FILE – Pro-democracy protesters holding yellow umbrellas attend a rally outside the Legislative Council in Hong Kong, Wednesday, June 17, 2015.
July 03, 2015 1:38 AM
This week, Hong Kong’s pro-democracy activists turned out in lower numbers than expected for marches marking the 18th anniversary for the territory’s handover to China.
After almost a year of non-stop rallies, some 48,000 Hong Kongers took to the street on July 1, making it one of the annual protest’s lowest turnouts since 2003, according to the organizers. Police estimates say the number peaked at 20,000.
That led Johnson Yeung of Civil Human Rights Front into admitting the city’s momentum for democracy has slightly slowed down. And a lack of clear goals and direction for the movement’s future has kept the numbers down, one of the key protest leaders, Joshua Huang of Scholarism, told local media.
But Emily Lau Wai-hing, chairperson of Hong Kong’s Democratic Party, downplays the significance of the turnout, said the struggle will go on.

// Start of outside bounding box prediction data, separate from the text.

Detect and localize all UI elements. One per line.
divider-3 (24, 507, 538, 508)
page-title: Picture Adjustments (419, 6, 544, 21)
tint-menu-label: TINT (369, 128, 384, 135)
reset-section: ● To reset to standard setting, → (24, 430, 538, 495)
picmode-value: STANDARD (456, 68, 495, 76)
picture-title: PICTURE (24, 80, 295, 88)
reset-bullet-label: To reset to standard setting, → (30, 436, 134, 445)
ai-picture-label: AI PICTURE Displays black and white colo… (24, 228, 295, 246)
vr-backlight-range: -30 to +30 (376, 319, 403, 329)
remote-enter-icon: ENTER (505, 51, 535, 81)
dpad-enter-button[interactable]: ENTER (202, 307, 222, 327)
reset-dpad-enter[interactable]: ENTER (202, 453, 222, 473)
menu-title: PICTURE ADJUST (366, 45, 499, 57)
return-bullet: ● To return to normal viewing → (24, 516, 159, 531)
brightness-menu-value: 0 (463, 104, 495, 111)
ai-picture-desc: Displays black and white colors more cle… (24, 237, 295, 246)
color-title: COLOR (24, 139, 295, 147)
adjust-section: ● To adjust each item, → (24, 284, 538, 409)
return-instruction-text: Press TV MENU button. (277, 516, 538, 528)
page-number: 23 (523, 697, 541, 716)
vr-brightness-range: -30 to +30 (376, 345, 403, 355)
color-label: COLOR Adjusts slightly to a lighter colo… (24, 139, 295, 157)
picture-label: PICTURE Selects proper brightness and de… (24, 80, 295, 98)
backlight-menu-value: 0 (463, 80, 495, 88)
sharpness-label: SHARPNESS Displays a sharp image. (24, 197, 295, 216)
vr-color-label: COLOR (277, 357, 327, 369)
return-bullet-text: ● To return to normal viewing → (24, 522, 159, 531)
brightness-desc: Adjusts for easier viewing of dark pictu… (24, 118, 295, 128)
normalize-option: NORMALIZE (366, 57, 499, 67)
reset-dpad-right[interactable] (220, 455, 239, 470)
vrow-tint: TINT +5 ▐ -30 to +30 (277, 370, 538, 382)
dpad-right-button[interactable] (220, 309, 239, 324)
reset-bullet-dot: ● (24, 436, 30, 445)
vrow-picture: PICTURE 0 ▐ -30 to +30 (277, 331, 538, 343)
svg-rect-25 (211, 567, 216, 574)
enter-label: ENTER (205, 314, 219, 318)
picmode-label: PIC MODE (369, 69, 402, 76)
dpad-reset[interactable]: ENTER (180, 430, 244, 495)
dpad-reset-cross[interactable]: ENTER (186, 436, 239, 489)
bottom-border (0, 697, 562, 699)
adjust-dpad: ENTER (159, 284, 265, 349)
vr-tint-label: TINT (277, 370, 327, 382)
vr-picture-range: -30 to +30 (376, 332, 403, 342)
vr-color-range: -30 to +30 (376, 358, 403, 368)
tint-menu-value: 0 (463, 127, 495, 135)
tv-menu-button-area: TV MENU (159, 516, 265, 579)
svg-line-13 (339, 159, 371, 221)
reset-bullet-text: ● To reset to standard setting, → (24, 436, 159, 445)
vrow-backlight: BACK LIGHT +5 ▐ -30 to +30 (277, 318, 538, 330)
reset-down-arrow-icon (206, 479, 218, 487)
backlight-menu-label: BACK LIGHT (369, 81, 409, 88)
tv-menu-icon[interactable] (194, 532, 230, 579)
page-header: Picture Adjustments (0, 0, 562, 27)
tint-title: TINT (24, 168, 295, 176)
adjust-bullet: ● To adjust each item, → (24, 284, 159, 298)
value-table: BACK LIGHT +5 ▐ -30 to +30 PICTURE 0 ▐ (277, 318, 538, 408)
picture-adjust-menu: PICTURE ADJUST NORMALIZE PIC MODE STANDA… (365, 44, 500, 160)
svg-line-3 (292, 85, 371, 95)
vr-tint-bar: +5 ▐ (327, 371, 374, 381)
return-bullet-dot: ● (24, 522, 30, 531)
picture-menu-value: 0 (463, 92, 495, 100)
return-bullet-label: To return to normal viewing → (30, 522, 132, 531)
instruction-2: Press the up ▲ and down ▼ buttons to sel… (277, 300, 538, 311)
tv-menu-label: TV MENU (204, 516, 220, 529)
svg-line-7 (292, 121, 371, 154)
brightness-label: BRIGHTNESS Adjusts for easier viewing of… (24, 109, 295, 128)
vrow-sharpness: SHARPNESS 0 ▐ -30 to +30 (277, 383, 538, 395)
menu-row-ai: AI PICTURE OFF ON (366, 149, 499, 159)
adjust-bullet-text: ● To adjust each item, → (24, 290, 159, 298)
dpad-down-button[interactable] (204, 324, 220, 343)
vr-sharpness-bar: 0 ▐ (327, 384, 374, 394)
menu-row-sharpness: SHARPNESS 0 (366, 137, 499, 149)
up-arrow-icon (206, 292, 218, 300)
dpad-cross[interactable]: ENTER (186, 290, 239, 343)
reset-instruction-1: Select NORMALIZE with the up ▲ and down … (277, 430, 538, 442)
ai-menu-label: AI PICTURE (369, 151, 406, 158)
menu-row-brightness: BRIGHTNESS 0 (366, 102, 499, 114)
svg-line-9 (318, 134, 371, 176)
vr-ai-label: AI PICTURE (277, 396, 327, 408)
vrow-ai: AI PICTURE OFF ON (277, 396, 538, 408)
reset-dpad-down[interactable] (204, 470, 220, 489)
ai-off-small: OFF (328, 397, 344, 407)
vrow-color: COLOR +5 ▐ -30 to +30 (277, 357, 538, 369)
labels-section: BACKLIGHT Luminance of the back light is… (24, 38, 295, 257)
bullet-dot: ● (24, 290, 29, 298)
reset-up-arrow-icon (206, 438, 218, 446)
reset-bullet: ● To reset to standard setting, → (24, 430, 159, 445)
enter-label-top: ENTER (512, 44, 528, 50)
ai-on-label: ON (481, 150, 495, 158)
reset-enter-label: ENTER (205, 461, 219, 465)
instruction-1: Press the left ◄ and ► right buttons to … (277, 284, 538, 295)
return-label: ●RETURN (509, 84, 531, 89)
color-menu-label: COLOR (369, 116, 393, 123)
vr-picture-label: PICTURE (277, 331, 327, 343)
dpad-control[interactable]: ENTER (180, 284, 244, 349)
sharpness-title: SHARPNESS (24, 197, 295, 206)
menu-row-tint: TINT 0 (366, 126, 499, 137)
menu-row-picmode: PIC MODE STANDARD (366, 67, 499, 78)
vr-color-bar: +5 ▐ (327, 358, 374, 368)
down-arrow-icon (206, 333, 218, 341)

“And now that, the force, the universal [suffrage] package is voted down, there’s a sigh of relief, and of course, people will regroup and continue their struggle,” Lau said.
Hong Kongers haven’t pulled away from their political engagement, she added.
Two weeks earlier, the city’s legislature voted down a China-backed electoral reform proposal by a 28 to 8 vote. The measure would have changed the way the Chinese-controlled territory chooses its next chief executive in 2017, but critics said it did little to alter a system that allows only pro-Beijing candidates.
The rejection was widely viewed as a loss for the city’s pro-Beijing political parties.
But Zhang Jian of the Shanghai Institute for International Studies said the vote has led Beijing to put the city’s electoral reform on hold, posing a problem for pro-democracy advocates.
“It’s actually not in the interest of the pan-democracy camp after it voted down the political reform proposal because they [pro-democracy activists] will now be excluded in the platform, which used to allow them to further take part in the political arena, and risk losing momentum,” Zhang said.